- The Washington Times - Tuesday, April 21, 2009

PHILADELPHIA (AP) - The Somali teenager accused of participating in the hostage-taking of an American ship captain was on his first pirating mission, his father said early Tuesday.

Abdiqadir Muse (AHB’-dih-KAH’-dir moo-SAY’) told The Associated Press that his son had been outside the family’s home in Galka’yo (GOCK’-ahl-ya) town in Somalia when armed pirates came to get him.

His son, Abdiwali Abdiqadir Muse (AHB’-dih-WAH’-lee AHB’-dih-KAH’-dir moo-SAY’), left with the pirates about a week and a half before he surrendered to the U.S. Navy and ship captain Richard Phillips was rescued on April 12, he said.

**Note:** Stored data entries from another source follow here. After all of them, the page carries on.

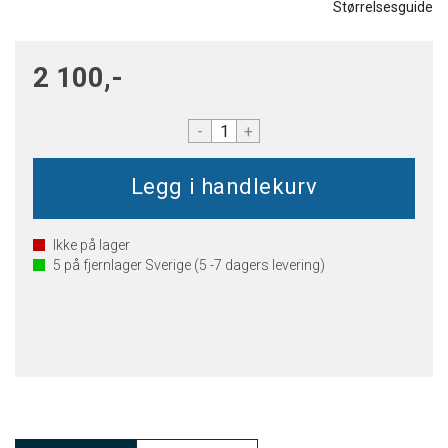
Størrelsesguide
2 100,-
-
+
Ikke på lager
5
på fjernlager Sverige (5 -7 dagers levering)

Muse said by telephone through an interpreter with the Minneapolis-based Somali Justice Advocacy Center that the pirates lied to his son, telling him they were going to get money. The family is penniless, he said.

“He just went with them without knowing what he was getting into,” Muse said.

He gave his son’s age as 16, which the boy’s mother had previously said. A law enforcement official said he is at least 18, meaning prosecutors will not have to take extra legal steps to try him in a U.S. court.

Muse called his son a good boy and a “very well-disciplined young kid.” He had been going to an Islamic school at the time he left with the pirates, Muse said.

The teenager is in custody in New York awaiting a Tuesday court hearing where he is expected to face piracy and hostage-taking charges.